Mum had gone through one of her drawers and pulled out various old, creased silk scarves. Then she’d ironed them. A pile of scarves now sat on the kitchen table, neatly folded.
More hair floated down on to the towel, then Mum turned and looked up at me, putting a hand up to her head to feel it. ‘It’s quite cold,’ she said.
‘That’s what the scarves are for. You’re going to channel the Queen.’
‘She’s not bald.’
‘Well, I know,’ I said, leaning forward to shave a tuft behind her left ear. ‘But think how elegant she looks wearing those Hermès headscarves.’
I pulled the electric cord around the chair and moved to stand in front of her. ‘Close your eyes, I need to do the front. Otherwise you’ll end up looking like one of those monks.’
Mum closed her eyes, which were also now bald and unprotected, her eyelashes and eyebrows having fallen out a few days earlier. They’d grow back, the internet said. Possibly thinner than before. But they would grow back.
She’d lost weight too, I noticed, looking down at her legs. Her hands were clasped tightly between them and her jeans were loose. Her fridge was even emptier than usual. A pint of milk, a minute piece of Parmesan and an old, hardened lemon were its only occupants. I’d do a shop later.
‘Don’t worry, darling. I’m going to be fine,’ said Mum, her eyes still shut, as if reading my mind.
‘I know,’ I said. ‘I was just thinking about… work.’ I wanted to distract her. And me.
‘Why, what’s up?’
I thought back to the scene in the office earlier that afternoon. ‘Peregrine has got this mad new idea for a story. He wants me to go to a party.’
‘What’s wrong with that?’
‘It’s a sex party.’
‘A whattie?’ she asked, twistin
g her head to face me.
‘Hold still and shut your eyes,’ I said. ‘Well, it’s more of an orgy really. I think. I’m not sure.’
‘What do you mean?’ Mum frowned at me.
‘Turn your head towards the fireplace,’ I said. ‘Basically, he’s met some Italian woman who throws these risqué parties in a big house in Mayfair somewhere. Where you go. And you dress up. And then, well, God knows what happens.’
‘Sex? Does sex happen at these parties?’ said Mum.
‘I think possibly yes. Stay still.’
‘Golly! And you’ve got to go to one of these parties?’

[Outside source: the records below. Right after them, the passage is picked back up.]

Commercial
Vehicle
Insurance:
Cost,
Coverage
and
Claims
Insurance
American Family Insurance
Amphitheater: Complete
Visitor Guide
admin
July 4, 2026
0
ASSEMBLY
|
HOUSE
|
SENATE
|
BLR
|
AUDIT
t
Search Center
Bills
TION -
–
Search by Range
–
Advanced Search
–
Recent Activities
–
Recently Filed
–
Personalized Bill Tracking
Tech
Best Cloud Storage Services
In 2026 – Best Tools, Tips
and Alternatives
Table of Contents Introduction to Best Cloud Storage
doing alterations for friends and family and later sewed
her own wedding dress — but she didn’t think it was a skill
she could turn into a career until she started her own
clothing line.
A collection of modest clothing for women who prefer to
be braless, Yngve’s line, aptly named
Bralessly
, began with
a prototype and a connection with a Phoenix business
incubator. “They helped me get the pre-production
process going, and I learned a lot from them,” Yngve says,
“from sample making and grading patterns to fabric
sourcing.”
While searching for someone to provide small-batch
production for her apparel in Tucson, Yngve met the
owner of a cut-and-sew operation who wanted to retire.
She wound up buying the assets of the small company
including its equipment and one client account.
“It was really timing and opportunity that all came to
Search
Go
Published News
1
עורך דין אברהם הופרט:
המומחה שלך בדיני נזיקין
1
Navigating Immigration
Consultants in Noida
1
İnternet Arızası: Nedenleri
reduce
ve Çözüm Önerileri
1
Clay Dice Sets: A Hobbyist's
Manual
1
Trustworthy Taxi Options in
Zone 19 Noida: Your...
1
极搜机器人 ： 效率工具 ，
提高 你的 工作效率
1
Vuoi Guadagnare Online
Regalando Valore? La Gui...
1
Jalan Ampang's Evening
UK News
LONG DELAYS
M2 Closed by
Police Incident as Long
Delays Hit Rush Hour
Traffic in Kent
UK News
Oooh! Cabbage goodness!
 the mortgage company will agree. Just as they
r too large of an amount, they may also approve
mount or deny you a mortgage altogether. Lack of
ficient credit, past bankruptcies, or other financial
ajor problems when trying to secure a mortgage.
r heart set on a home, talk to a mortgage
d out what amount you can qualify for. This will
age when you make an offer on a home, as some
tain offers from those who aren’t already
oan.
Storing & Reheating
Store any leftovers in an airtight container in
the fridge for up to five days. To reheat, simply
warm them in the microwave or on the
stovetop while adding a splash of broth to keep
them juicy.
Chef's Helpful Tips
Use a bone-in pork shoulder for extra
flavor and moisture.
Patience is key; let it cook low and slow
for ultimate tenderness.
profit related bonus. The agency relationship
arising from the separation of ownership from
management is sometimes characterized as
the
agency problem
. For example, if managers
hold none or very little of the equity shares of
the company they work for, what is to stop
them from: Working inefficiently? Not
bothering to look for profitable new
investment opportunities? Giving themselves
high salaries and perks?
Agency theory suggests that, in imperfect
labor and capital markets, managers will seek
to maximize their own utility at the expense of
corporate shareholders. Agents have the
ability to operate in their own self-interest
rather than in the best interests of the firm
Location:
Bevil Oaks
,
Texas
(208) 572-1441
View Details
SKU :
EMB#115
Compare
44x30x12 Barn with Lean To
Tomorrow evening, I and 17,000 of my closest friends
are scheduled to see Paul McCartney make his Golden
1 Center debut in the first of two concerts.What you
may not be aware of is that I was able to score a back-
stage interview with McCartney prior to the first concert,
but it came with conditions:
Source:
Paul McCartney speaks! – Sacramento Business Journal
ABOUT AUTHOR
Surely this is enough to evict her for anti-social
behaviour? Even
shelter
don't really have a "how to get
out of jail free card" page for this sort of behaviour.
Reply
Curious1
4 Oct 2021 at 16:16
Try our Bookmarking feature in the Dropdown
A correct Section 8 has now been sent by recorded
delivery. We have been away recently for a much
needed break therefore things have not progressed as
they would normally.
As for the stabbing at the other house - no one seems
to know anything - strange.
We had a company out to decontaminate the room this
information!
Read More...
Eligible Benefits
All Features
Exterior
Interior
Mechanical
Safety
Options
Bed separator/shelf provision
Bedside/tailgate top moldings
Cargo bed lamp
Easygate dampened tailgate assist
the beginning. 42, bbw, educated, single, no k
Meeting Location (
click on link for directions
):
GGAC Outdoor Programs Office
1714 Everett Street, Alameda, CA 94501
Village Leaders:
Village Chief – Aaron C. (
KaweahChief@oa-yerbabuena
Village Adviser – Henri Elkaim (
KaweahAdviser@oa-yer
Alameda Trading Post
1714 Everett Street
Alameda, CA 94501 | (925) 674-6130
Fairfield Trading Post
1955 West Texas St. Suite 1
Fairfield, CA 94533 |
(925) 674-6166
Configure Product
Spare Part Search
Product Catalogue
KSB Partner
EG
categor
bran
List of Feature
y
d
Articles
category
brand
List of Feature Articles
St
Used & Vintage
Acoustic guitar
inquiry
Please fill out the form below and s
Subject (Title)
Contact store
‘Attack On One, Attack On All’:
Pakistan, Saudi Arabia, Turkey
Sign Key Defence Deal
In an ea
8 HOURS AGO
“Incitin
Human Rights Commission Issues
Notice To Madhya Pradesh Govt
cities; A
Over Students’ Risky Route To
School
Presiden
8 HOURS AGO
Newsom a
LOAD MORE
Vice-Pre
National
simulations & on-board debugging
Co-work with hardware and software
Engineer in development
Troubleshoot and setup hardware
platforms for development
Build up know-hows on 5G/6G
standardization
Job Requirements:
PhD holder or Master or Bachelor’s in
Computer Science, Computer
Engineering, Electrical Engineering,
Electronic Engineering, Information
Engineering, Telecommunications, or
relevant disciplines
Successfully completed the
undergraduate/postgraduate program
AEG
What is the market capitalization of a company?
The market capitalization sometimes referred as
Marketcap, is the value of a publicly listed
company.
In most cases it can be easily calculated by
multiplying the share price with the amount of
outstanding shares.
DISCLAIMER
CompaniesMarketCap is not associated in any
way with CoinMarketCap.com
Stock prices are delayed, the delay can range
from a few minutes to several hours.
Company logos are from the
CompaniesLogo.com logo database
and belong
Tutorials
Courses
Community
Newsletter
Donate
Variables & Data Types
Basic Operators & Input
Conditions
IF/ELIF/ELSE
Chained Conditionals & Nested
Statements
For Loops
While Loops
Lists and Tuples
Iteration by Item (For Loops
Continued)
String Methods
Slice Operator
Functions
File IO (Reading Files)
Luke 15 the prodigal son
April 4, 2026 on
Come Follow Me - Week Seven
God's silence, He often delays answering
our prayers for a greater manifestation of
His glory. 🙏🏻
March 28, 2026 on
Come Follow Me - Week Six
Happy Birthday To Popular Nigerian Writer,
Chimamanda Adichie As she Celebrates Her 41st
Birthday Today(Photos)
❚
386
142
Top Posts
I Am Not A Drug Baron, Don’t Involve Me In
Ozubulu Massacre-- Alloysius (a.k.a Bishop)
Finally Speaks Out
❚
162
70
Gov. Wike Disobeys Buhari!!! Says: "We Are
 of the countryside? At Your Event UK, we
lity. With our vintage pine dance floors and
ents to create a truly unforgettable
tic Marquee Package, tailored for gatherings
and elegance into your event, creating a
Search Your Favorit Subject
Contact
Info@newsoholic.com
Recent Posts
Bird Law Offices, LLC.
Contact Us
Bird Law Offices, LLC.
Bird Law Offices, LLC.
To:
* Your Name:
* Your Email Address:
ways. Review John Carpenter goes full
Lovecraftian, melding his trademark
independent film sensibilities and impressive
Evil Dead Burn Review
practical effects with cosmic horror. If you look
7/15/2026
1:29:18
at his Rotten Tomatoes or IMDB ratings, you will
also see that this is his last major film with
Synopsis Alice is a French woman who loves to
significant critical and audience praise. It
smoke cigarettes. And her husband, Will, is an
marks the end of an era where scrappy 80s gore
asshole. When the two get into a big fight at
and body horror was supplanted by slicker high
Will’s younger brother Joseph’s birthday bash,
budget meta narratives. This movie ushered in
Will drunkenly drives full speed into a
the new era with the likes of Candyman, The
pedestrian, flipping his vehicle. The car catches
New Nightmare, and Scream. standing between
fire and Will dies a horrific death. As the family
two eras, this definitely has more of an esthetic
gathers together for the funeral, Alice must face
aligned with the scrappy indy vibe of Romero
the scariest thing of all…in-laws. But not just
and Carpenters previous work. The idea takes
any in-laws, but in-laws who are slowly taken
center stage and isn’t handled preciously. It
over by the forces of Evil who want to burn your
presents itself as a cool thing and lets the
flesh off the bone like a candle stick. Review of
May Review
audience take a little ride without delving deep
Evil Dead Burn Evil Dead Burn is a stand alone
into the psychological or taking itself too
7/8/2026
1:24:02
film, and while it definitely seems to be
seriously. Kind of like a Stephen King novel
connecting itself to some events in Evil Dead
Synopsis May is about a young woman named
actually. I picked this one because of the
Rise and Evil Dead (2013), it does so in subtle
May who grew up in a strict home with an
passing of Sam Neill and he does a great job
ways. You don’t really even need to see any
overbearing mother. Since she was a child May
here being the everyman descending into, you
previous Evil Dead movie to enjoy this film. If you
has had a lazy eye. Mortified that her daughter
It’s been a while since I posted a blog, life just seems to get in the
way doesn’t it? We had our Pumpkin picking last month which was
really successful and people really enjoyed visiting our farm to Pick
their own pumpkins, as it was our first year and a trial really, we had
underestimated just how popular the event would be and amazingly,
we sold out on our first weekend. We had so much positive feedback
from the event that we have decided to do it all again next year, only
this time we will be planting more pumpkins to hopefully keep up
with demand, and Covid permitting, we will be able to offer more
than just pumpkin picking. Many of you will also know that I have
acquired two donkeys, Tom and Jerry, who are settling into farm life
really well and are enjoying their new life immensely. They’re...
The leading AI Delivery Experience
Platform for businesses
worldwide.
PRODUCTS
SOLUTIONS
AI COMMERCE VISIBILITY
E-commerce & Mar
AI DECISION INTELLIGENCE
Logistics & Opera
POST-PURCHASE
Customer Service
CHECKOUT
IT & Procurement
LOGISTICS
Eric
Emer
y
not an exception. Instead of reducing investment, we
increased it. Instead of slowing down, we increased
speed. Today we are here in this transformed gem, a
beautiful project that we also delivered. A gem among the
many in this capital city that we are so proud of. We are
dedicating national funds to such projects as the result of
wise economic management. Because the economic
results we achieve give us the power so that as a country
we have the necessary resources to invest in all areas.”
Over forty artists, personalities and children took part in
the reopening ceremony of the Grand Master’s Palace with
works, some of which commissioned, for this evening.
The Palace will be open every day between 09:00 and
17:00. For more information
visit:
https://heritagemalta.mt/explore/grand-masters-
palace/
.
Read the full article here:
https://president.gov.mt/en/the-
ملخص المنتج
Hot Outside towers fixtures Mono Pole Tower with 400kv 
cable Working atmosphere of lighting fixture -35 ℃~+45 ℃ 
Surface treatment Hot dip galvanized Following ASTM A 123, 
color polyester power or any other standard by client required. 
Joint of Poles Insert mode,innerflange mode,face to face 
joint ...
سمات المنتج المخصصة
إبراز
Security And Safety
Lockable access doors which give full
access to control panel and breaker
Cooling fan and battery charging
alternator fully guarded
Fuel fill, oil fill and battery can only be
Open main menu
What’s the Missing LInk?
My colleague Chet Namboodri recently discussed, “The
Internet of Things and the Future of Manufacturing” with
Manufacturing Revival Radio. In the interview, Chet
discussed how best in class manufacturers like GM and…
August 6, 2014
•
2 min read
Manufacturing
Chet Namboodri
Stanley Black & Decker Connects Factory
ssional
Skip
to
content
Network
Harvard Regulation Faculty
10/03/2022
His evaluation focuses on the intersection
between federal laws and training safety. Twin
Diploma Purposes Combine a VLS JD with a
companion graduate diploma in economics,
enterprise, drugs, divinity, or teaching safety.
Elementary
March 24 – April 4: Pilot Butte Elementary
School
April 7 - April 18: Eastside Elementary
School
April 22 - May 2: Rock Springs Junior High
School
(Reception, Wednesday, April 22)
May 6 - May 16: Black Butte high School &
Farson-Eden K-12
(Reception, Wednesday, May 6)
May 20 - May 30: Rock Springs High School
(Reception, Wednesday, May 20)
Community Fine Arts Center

‘Peregrine wants me to, yes.’
‘Golly! Will you have to have sex?’
‘No. No, I’m not going to,’ I said. ‘I’m just going to go and sort of watch, I suppose. Turn your head the other way. I’m nearly done.’
She turned her head. ‘Darling, you will be careful, won’t you? All sorts of weirdos might be there.’
‘I’m sure they will be.’
‘Can you take Jasper?’
I hadn’t mentioned it to Jasper. ‘Er, maybe. Not sure it’s his thing.’
‘What does one wear to one of these parties? A pretty dress?’
‘No, I don’t think it’s dress territory. I think we’re talking leather. Some kind of leather outfit.’
‘Golly!’ She paused while the whirring of the electric shaver continued. ‘I’ve got that old leather jacket of your dad’s somewhere if you like?’
I laughed. ‘Thanks, Mum. But I’m not sure Eighties Hell’s Angel is quite the look at these parties.’
‘Well, it’s there if you want it.’
‘OK,’ I said, brushing hair from her shoulders and turning the shaver off. ‘Now, stand up, have a look in the mirror.’
She stood and looked above the fireplace into the mirror. ‘Oh.’ She clutched both hands to her mouth, and then lifted them to her head. ‘It’s sort of knobbly, isn’t it?’
‘Er, a bit yeah.’ It made me tear up to see Mum looking at herself in the mirror. She looked even more vulnerable, as if shaving her head had made her regress sixty years and she was a newborn baby again. I blinked to try to stop myself from crying. Get a grip, I told myself, you’re not the one who’s ill.